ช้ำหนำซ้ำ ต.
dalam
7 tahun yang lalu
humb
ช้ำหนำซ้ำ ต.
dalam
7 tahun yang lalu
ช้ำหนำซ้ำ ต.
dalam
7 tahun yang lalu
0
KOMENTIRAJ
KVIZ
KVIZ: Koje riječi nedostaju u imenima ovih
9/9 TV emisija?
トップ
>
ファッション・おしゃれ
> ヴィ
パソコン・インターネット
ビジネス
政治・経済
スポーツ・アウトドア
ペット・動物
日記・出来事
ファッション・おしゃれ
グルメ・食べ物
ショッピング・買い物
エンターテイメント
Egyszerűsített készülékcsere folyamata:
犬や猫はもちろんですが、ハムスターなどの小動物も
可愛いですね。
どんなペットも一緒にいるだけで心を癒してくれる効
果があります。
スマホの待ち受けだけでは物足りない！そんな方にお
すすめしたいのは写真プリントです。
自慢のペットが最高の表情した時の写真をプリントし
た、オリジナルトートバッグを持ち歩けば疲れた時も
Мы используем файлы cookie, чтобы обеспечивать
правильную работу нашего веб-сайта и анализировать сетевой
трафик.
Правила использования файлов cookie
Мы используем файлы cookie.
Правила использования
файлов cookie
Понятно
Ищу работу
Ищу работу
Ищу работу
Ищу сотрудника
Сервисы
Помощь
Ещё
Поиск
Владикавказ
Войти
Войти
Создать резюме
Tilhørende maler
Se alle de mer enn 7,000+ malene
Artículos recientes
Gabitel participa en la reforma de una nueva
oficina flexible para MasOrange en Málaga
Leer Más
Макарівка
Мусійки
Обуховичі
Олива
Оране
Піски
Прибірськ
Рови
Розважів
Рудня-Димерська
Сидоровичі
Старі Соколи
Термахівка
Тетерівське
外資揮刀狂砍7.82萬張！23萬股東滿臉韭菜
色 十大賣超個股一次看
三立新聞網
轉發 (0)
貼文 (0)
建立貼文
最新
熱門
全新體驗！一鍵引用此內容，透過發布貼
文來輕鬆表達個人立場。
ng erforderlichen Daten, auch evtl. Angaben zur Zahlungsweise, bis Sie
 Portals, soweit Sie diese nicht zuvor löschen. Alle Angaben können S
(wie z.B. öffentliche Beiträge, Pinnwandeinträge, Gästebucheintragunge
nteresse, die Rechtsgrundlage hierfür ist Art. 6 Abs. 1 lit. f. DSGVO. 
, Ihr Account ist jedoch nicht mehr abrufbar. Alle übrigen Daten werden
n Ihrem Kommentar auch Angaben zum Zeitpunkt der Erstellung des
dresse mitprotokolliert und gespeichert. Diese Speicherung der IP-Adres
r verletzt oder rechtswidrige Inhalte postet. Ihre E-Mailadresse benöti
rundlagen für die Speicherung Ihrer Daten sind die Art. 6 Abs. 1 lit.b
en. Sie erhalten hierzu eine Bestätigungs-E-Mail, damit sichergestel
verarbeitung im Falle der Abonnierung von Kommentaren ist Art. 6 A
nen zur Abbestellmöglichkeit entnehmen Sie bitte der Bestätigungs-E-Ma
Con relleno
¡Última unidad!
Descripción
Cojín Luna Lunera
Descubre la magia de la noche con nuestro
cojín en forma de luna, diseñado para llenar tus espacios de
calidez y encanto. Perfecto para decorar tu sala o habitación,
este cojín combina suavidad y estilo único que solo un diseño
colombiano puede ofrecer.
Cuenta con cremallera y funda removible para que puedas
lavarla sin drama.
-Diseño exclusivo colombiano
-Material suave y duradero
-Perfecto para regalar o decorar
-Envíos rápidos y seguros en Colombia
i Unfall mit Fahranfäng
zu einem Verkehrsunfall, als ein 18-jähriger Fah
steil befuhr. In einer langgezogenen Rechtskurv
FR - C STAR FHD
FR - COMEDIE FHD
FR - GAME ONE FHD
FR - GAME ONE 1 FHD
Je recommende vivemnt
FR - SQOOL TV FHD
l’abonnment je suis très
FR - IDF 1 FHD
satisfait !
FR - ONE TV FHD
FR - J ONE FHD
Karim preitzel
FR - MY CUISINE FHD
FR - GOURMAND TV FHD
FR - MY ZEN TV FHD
────────────────────────────────────────
[THE TASK] Return each line from the entries above that includes "Perfecto".

[EXPECTED ANSWER]
calidez y encanto. Perfecto para decorar tu sala o habitación,
-Perfecto para regalar o decorar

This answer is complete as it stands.